Studio album by Léon
- Released: 1 March 2019
- Genres: Indie pop; soul;
- Length: 34:39
- Labels: Léon; BMG;

Léon chronology
|  | Léon (2019) | Apart (2020) |

Singles from Léon
- "Baby Don't Talk" Released: 25 September 2018; "Falling" Released: 9 November 2018; "You and I" Released: 1 February 2019;

= Léon (album) =

Léon is the debut album by the Swedish indie-pop singer-songwriter Léon. The album was released in March 2019 via her own Léon Recordings in partnership with BMG Rights Management. The album features up-tempo songs, such as "Baby Don't Talk", "Falling" and the breakout song "You and I", which were promoted as singles ahead of the album's release, as well as more mellow compositions.

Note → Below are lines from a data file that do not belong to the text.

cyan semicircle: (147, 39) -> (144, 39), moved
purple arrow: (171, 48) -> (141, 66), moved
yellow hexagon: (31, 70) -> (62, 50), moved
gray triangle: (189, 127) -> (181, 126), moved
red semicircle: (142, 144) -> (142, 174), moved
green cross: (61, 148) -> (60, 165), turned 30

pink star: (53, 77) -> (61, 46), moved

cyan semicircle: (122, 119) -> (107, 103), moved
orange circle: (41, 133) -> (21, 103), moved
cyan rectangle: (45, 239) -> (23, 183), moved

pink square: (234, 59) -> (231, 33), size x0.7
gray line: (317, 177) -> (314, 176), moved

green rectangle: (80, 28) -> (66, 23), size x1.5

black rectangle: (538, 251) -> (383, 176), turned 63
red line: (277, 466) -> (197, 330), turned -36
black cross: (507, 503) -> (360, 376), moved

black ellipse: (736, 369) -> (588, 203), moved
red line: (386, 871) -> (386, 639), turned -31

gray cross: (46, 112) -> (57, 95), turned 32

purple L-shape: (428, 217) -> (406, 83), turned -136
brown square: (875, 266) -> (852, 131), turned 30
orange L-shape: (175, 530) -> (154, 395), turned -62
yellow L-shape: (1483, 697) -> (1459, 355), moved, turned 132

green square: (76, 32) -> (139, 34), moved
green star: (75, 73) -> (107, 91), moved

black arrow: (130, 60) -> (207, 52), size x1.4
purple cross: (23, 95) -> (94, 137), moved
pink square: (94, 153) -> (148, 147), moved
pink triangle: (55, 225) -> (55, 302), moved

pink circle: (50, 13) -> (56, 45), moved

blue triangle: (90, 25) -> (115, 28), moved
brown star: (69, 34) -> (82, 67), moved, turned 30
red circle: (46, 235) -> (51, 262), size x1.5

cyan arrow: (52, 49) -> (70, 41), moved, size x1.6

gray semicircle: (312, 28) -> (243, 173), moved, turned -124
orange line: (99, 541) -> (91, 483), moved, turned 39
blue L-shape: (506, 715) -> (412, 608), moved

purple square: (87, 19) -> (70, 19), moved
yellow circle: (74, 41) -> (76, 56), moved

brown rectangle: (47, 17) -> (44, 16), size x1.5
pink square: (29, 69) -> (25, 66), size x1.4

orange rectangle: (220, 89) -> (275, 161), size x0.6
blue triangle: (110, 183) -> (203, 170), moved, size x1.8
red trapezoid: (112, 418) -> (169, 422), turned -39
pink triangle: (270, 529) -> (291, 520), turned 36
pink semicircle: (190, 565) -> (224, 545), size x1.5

For the album, Léon worked with the production teams Electric and Captain Cuts, while acting as an arranger in the studio and playing some instruments. The resulting sound blends modern electronic pop production with more stripped down arrangements (such as the piano ballad "Come Home to Me"), while the varied styles on the album range from synth-pop to retro-pop and soul with country influences. One of the tracks on the album ("Cruel to Care") is a voice memo recorded on the phone.

Although the album did not make an impact on the charts, entering the Swedish chart only for one week, it generated positive reviews praising its intricate melodies, bittersweet lyrics and the singer's smokey vocals, which drew comparisons with Stevie Nicks and Amy Winehouse.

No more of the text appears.